## Work to complete:
Look through the records below and copy each line that includes the word "modal".

## Recorded information:
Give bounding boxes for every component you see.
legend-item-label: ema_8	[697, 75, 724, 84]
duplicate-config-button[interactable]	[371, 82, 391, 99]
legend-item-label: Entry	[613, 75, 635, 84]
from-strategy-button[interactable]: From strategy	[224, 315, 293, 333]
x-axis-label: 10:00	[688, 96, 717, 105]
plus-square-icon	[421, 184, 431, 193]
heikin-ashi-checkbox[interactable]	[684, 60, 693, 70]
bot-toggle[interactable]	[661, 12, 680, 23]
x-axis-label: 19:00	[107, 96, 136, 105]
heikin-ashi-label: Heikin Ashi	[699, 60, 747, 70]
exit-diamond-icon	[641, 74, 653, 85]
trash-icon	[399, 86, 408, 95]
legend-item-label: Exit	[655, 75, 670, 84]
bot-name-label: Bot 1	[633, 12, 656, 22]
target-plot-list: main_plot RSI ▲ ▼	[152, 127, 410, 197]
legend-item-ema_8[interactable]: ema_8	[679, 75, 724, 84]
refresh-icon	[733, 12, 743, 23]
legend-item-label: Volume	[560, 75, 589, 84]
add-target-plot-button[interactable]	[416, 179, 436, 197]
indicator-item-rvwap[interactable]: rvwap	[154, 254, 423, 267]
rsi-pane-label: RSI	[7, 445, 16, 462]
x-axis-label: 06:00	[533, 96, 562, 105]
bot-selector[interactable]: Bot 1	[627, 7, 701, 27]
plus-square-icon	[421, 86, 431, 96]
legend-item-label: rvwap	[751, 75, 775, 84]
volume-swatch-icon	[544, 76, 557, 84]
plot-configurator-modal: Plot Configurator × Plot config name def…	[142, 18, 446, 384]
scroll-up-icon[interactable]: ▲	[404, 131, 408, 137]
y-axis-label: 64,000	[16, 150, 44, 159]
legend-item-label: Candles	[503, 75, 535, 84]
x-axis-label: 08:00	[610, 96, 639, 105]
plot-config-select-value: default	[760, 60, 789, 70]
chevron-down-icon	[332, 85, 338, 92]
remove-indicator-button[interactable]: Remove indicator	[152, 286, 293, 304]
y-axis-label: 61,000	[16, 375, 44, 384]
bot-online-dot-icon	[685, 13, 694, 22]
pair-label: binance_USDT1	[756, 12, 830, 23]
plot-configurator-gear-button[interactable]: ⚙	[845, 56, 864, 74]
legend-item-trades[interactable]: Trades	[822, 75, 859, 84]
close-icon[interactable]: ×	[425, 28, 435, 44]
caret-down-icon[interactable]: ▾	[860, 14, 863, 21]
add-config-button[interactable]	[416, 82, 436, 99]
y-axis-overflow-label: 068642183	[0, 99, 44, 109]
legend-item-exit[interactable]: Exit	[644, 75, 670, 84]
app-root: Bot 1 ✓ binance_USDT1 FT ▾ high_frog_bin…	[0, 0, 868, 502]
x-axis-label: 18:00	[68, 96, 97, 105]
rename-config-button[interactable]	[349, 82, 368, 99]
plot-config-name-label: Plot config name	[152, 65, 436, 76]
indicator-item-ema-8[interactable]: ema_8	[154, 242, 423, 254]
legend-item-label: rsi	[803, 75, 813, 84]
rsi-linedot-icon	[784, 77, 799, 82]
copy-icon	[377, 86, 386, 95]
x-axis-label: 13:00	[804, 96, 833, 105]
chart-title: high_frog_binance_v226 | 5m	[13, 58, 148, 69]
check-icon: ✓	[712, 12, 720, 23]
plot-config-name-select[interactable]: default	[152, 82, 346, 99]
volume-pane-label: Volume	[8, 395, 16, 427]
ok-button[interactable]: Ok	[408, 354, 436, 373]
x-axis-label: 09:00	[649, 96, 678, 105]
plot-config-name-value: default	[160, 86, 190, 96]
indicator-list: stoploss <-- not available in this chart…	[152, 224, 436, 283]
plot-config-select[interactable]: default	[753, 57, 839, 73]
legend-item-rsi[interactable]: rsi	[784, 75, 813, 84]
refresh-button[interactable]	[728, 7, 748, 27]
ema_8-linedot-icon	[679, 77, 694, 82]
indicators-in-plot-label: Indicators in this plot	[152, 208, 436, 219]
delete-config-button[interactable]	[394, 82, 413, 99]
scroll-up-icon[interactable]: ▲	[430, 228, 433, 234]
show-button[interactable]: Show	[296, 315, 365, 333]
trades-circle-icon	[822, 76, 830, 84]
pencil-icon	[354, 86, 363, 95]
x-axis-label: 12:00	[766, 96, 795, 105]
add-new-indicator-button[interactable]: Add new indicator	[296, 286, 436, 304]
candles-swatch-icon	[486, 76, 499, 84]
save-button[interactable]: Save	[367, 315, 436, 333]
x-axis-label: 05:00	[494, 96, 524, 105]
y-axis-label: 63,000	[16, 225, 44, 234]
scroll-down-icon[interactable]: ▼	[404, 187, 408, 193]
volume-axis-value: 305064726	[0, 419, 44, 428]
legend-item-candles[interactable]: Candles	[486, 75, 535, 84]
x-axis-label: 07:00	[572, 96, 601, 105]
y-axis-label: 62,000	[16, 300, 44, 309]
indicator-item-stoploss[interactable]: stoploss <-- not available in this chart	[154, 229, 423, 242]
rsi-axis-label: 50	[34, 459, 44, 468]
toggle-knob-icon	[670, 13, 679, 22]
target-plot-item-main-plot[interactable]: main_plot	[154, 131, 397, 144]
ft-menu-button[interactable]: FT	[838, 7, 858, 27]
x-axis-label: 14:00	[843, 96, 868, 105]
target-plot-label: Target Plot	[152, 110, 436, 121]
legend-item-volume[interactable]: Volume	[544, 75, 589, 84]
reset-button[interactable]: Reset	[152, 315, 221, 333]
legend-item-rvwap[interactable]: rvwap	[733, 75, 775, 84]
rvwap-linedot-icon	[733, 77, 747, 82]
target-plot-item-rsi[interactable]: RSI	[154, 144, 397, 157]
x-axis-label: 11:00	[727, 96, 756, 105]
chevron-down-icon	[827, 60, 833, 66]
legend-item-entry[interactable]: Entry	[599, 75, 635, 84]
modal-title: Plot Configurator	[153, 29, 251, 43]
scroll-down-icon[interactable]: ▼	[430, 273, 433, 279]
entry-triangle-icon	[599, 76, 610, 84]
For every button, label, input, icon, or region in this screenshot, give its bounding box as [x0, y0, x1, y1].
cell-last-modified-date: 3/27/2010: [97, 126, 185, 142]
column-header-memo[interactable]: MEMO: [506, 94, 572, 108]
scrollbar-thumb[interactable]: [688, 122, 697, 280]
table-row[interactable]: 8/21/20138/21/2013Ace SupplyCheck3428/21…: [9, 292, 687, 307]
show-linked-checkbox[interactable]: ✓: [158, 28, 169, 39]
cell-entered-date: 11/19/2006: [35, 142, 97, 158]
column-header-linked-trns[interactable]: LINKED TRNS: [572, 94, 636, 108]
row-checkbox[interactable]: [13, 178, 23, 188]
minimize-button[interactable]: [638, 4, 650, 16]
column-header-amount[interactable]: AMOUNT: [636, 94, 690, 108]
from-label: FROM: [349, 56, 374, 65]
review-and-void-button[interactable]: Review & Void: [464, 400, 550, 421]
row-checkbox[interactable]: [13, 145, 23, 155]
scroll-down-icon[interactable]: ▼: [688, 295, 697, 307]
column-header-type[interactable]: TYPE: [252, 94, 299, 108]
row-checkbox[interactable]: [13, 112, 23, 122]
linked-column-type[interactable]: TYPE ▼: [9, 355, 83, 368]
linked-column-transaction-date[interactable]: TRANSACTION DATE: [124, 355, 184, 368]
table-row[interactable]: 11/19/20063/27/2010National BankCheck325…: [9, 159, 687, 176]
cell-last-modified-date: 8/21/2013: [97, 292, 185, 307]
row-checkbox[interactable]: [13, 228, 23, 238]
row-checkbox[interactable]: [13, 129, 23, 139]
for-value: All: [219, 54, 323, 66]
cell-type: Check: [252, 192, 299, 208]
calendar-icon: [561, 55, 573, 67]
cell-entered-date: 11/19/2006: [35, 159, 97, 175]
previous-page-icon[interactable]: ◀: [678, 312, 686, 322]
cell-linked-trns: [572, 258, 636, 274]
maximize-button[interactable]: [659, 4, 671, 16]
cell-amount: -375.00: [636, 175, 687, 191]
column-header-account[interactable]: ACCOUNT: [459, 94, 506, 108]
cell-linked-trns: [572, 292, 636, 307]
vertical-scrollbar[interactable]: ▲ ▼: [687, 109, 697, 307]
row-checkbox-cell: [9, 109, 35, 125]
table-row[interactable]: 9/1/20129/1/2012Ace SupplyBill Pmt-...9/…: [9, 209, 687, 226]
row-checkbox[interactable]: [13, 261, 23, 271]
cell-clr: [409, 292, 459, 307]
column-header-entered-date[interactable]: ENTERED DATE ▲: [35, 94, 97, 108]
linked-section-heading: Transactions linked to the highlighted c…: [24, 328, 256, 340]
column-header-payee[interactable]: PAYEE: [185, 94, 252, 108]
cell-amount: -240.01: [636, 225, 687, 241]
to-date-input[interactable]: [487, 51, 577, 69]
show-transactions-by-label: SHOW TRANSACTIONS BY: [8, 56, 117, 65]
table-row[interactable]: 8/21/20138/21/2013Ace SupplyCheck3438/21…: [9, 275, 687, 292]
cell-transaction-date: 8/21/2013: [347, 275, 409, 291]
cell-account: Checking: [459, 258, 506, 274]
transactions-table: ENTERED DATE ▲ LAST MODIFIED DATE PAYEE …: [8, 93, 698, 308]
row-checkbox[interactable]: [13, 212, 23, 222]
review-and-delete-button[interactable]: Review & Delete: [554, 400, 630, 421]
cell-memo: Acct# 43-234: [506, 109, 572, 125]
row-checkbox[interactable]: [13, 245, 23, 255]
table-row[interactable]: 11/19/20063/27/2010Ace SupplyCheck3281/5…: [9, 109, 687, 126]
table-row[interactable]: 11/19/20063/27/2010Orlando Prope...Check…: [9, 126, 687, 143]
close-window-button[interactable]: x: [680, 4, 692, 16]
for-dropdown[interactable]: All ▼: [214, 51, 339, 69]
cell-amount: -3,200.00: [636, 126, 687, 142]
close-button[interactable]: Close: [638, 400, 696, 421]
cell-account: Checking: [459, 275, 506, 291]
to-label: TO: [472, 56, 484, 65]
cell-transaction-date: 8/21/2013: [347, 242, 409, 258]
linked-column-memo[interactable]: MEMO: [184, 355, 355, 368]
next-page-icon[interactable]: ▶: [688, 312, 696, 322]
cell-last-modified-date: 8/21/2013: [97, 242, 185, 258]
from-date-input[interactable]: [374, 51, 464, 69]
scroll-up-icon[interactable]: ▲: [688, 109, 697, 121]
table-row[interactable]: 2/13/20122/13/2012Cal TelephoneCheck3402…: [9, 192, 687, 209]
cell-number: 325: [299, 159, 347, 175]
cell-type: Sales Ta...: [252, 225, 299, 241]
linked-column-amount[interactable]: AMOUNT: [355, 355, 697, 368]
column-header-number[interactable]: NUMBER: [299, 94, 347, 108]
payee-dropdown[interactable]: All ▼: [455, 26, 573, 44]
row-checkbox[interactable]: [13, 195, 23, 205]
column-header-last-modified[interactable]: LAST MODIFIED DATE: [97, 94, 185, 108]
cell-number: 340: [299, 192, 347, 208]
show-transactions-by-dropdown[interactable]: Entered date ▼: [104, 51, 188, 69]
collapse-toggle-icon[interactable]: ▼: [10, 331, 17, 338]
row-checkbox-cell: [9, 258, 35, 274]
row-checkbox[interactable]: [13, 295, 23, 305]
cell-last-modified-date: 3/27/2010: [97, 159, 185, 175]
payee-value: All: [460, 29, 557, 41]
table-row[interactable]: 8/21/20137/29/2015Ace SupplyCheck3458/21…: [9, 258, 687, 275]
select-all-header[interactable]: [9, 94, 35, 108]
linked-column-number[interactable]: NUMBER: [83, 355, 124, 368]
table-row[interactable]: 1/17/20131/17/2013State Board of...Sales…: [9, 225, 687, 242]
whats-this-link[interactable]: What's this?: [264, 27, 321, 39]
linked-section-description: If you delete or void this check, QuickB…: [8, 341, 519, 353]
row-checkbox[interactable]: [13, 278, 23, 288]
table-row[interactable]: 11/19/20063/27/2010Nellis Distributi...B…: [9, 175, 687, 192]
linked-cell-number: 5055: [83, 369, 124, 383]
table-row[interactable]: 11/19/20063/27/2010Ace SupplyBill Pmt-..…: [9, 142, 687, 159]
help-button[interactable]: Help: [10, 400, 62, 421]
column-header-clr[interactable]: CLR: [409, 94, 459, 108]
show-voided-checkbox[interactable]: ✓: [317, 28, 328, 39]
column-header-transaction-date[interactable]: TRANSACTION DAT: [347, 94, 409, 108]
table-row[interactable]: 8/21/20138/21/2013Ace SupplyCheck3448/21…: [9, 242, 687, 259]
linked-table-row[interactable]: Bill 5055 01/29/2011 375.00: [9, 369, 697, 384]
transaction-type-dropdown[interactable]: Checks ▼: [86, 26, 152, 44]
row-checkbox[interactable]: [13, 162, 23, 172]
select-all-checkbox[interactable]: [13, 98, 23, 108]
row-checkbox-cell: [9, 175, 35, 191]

## Answer box:
plot-configurator-modal: Plot Configurator × Plot config name def…	[142, 18, 446, 384]
modal-title: Plot Configurator	[153, 29, 251, 43]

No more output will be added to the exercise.